Five black men in shorts, further naked, dancing in a dry and controlled way on a string quartet by Beethoven. Their dance is based on simple movements as running, a few rhythmical patterns. It includes even one tableau, as classical as odd, where the five are touching each other carefully, pointing hands to knees and so on. An image juxtaposed to a piece of music that doesn't match, but it is proposed in such a serious way, one doesn't even take it as grotesque. The audience loves it, applause!

Back to the opening scene. The performers are dressing themselves in a suit, as to go to work. It is also a figure of discipline, of culture, of colonisation perhaps. Repeated to different kinds of music, making a fashion show out of it. Not as in Bel's ‘The Show Must Go On’ though, this time the clothes are not from H&M - it's as a mixture of used things.

Dressing, discipline on different levels, beyond a game with exchangeable identities. The running appears in a camp. A rhythmical group dance in a military outfit. African dance? If you are willing to pay for it. (...)

The "Roll over Beethoven" described above is not a mere juxtaposition, it accumulates several images and meanings connected to details in the dance that have been exposed before in different contexts. A polysemy at once joyful and bitter, at least strongly political, slowly increasing and spreading out, confusing but not always as tangible. Therefore we still have Beethoven, who might get infected at his turn.
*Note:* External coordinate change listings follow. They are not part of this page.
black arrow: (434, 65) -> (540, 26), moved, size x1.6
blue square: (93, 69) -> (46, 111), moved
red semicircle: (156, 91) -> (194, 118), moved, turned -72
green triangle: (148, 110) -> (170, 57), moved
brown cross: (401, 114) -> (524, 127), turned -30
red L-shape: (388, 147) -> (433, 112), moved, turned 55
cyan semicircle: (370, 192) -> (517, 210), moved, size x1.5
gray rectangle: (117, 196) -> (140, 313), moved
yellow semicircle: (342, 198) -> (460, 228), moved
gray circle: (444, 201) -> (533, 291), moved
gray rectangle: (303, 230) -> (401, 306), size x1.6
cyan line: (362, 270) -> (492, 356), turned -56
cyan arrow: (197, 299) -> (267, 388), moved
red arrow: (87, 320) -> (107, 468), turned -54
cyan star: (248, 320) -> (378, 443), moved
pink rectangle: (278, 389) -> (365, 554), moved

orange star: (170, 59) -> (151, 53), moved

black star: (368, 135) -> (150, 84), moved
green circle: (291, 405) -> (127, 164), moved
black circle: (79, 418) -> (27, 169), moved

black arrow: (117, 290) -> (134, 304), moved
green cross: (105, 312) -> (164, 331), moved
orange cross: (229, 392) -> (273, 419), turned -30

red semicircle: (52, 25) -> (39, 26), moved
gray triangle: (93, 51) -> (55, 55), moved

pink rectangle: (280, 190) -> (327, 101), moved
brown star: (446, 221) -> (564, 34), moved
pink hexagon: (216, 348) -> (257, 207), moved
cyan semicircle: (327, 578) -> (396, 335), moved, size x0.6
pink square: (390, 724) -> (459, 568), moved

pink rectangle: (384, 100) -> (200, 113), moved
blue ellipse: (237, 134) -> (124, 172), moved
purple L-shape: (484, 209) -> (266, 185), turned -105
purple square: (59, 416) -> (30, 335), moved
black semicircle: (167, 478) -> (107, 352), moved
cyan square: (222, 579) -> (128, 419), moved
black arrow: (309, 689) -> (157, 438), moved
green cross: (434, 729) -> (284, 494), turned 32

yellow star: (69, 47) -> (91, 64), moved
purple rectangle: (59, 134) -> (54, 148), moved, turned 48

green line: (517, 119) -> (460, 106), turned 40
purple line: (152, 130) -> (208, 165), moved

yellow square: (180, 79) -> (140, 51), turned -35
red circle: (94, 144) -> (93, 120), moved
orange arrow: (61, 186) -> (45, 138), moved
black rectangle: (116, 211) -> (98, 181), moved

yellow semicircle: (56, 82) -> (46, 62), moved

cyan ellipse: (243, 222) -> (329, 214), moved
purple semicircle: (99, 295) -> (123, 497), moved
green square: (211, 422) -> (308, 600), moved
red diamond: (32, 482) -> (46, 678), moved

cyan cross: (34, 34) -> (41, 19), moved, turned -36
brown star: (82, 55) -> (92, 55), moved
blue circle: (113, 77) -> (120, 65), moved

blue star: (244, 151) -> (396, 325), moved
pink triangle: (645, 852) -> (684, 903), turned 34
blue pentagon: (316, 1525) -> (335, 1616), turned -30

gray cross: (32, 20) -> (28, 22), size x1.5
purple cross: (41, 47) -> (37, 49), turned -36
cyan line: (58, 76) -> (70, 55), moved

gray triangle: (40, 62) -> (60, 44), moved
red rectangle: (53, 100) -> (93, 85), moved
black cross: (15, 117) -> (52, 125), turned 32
Postscript November 2002: This Afterwords text focuses on one particular incident that happened during the performance and made it particularly meaningful in the context of Vienna. Near the end, after the described scene on music of Beethoven, there was a spontaneous applause. The incessant longing for spectacle that characterises the Viennese audience and its total denial of the highly political aspects of Heddy Maalem’s performance struck me as hyperviolent. The music of Beethoven, one of the most important Austrian composers, became a performative figure of Vienna’s romantic and uncritical approach to art nowadays.

In this case, writing a text on the spot for an audience of readers that all shared the same performance before, thus also their own performance as audience, delivered an interesting opportunity for critical writing. Although the text hardly has an autonomous quality or value as critique apart from this context, I decided to republish it in this selection for the reason mentioned.